I have a ten-year old stepson. While the arrangement is rare, my husband has had permanent custody of the child since he was seven. For the most part, in India, custody is retained by and favoured to the mother but in their case, she chose to hand it over and my partner wanted it. So a few years into our relationship, his son came to live with us. There are no Bollywood-style twists in this story; I didn’t have to overcome my anger to “accept” the child, he didn’t hate me and then start to like me a little, I didn’t dislike him and then start to feel concern when he was sick one time. None of that stuff happened. None of that stuff is an accurate or real representation of anyone who might find themselves in this situation. That’s not what we have to protect our children from.

Let me tell you what kind of situation may arise in real life.

A year or so ago, right before the pandemic hit, my stepson was graduating from junior school. I don’t think that’s actually referred to as a graduation but I don’t know what else to call it. As part of the process, their school organised a farewell party. At this party each child was required to say a few words about themselves. The kid wrote his introduction. It read,

‘My name is Slow Eater (named changed). I am 9-years old. I live in Hell on Earth (name changed to be more accurate) with my father and my stepmother. In my holidays, I enjoy visiting my mother on the farm. I like football, cycling and playing with my cats. My favourite book so far is the St. Claires series by Enid Blyton (because I am young, and I don’t see the racism in it yet : that wasn’t actually part of it but warrants saying).

According to him, what he had written was extremely ordinary, and I agree. I corrected the grammar for him and helped him practise his introduction. The next day he was supposed to practice it at school with his classmates and teachers. When he came back he told me that his teacher had asked him to re-write his introduction because it was “not appropriate”. Apparently she had told him there was no need to mention his stepparent because that was private. He asked me why having a mother or father wasn’t private, but having a stepmother was, and to be perfectly honest, I do not have an answer to that question that makes an iota of rational sense. Until that point we had been raising him to understand divorce but never feel like it made him less than others. We talked about why marriages end and how sometimes that is the better path than an unhappy life for all involved. We taught him that love was most important when it came to marriage and without that, it’s not worth the lifetime of unhappiness. Most importantly we taught him that it was normal, and the legal process to attain a divorce existed because it was normal to want to end a marriage that wasn’t working. We wanted to shelter him from the stigma but also to remove the stigma. We decided right at the beginning that we would never hide any of this as many people encouraged us to do. I would never “pretend” to be his mother and we would never keep our lives so secret it starts to control us entirely. We thought that was a solid strategy aimed at ending the shame and healing from the trauma.

That day, however, we had to teach him something different.
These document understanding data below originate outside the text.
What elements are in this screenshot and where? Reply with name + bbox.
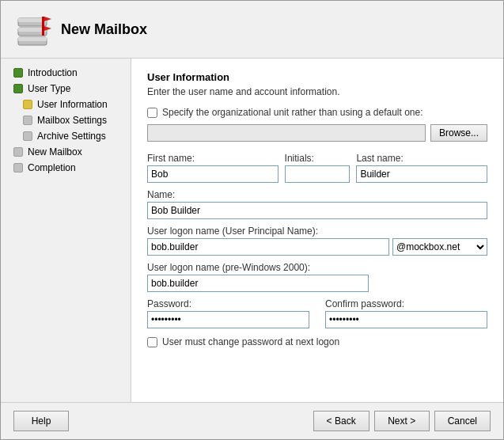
sidebar-label-introduction: Introduction: [28, 67, 78, 78]
ou-checkbox-row: Specify the organizational unit rather t…: [147, 107, 487, 118]
dialog-header: New Mailbox: [1, 1, 503, 59]
name-fields-row: First name: Initials: Last name:: [147, 153, 487, 183]
dialog-footer: Help < Back Next > Cancel: [1, 402, 503, 439]
domain-select-wrap: @mockbox.net: [392, 238, 487, 256]
ou-checkbox-label: Specify the organizational unit rather t…: [162, 107, 423, 118]
ou-input[interactable]: [147, 124, 426, 142]
pre2000-label: User logon name (pre-Windows 2000):: [147, 262, 369, 273]
main-content: User Information Enter the user name and…: [131, 59, 503, 402]
help-button[interactable]: Help: [13, 411, 69, 431]
svg-rect-8: [42, 26, 44, 36]
svg-rect-6: [42, 17, 44, 26]
sidebar-item-user-type[interactable]: User Type: [1, 81, 131, 97]
name-group: Name:: [147, 189, 487, 219]
sidebar-label-mailbox-settings: Mailbox Settings: [37, 115, 107, 126]
confirm-password-input[interactable]: [325, 311, 487, 328]
sidebar-item-introduction[interactable]: Introduction: [1, 65, 131, 81]
upn-row: @mockbox.net: [147, 238, 487, 256]
confirm-password-group: Confirm password:: [325, 298, 487, 328]
sidebar-label-user-type: User Type: [28, 83, 70, 94]
confirm-password-label: Confirm password:: [325, 298, 487, 309]
first-name-input[interactable]: [147, 165, 279, 183]
must-change-checkbox[interactable]: [147, 337, 157, 347]
sidebar-label-user-information: User Information: [37, 99, 108, 110]
dialog-body: Introduction User Type User Information …: [1, 59, 503, 402]
ou-row: Browse...: [147, 124, 487, 142]
upn-label-row: User logon name (User Principal Name):: [147, 226, 487, 237]
must-change-row: User must change password at next logon: [147, 336, 487, 347]
svg-marker-7: [44, 17, 51, 21]
upn-input[interactable]: [147, 238, 389, 256]
last-name-group: Last name:: [356, 153, 487, 183]
password-input[interactable]: [147, 311, 309, 328]
dot-new-mailbox: [13, 147, 23, 157]
footer-right: < Back Next > Cancel: [313, 411, 491, 431]
first-name-label: First name:: [147, 153, 279, 164]
initials-label: Initials:: [285, 153, 351, 164]
svg-rect-1: [18, 37, 47, 41]
sidebar-item-completion[interactable]: Completion: [1, 160, 131, 176]
cancel-button[interactable]: Cancel: [434, 411, 491, 431]
pre2000-input[interactable]: [147, 275, 369, 292]
svg-marker-9: [44, 26, 51, 31]
must-change-label: User must change password at next logon: [162, 336, 339, 347]
sidebar-item-new-mailbox[interactable]: New Mailbox: [1, 144, 131, 160]
section-desc: Enter the user name and account informat…: [147, 86, 487, 97]
browse-button[interactable]: Browse...: [430, 124, 487, 142]
mailbox-icon: [13, 10, 51, 48]
name-input[interactable]: [147, 202, 487, 219]
section-title: User Information: [147, 71, 487, 83]
dot-archive-settings: [23, 131, 32, 141]
upn-label: User logon name (User Principal Name):: [147, 226, 487, 237]
domain-select[interactable]: @mockbox.net: [392, 238, 487, 256]
name-label: Name:: [147, 189, 487, 200]
sidebar-item-user-information[interactable]: User Information: [1, 97, 131, 112]
last-name-label: Last name:: [356, 153, 487, 164]
password-label: Password:: [147, 298, 309, 309]
sidebar-label-new-mailbox: New Mailbox: [28, 146, 82, 157]
dot-user-type: [13, 84, 23, 93]
dot-completion: [13, 163, 23, 173]
password-group: Password:: [147, 298, 309, 328]
sidebar-item-mailbox-settings[interactable]: Mailbox Settings: [1, 112, 131, 128]
next-button[interactable]: Next >: [374, 411, 430, 431]
footer-left: Help: [13, 411, 69, 431]
upn-input-group: [147, 238, 389, 256]
ou-checkbox[interactable]: [147, 108, 157, 118]
sidebar: Introduction User Type User Information …: [1, 59, 131, 402]
sidebar-label-archive-settings: Archive Settings: [37, 131, 106, 142]
dot-mailbox-settings: [23, 116, 32, 125]
sidebar-item-archive-settings[interactable]: Archive Settings: [1, 128, 131, 144]
new-mailbox-dialog: New Mailbox Introduction User Type User …: [0, 0, 504, 440]
last-name-input[interactable]: [356, 165, 487, 183]
sidebar-label-completion: Completion: [28, 162, 76, 173]
password-row: Password: Confirm password:: [147, 298, 487, 328]
dot-introduction: [13, 68, 23, 78]
back-button[interactable]: < Back: [313, 411, 369, 431]
initials-input[interactable]: [285, 165, 351, 183]
dialog-title: New Mailbox: [61, 21, 147, 38]
pre2000-group: User logon name (pre-Windows 2000):: [147, 262, 369, 292]
first-name-group: First name:: [147, 153, 279, 183]
dot-user-information: [23, 100, 32, 109]
initials-group: Initials:: [285, 153, 351, 183]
Obviously, our first response was to contact the school and the teacher. See, I get it, she isn’t used to this. I get it. I get that even today in India the divorce rate is 1% and having a classmate with divorced parents (and auxillary parents) is extremely rare outside of urban clusters, and even when it isn’t, people hide that information and teach their children to do the same. I understand that she may have been taken aback by my stepson’s shame-free admission of his parental situation. She expected him to know he should hide that, and maybe she assumed he hadn’t run it past an adult who would have taught him why to hide that, and she believed it fell to her to teach him the shame. She apologized immediately once we explained that we had a problem with what she had done. We explained that she had introduced to the child a feeling that he wasn’t normal, and that his living situation wasn’t normal either. By telling him that admitting to his parents divorce was inappropriate, she had made him feel like his existence was inappropriate. Her reception was generally kind, compassionate and apologetic, however her explanation was less so. She said,

“I understand you want to protect your child, but we also have to protect the other children.”

Now, our kid isn’t doing drugs, he isn’t acting violently, he isn’t bullying other students, all he did was say he has a stepmother. She wanted to protect other students from that information. That’s part of the agenda of the conformist nature of Indian normalcy. We love to believe that things like divorce, pre-marital sex and live-in relationships only happen in the West. That is “Western” culture and it is in direct contradiction to Indian culture. When faced with real-life Indian examples of these things we feel a moral responsibility to hide them because we believe in doing so we are preserving indian culture and keeping the outliers where they belong, in the fringes of society. It didn’t go so well when I explained that to the teacher, but when I suggested we speak to the principal she agreed to let our kid do his speech as prepared. The next day he went to school ready to practice his speech, when he came back I asked how it went and he informed me that they had cancelled that part of the event.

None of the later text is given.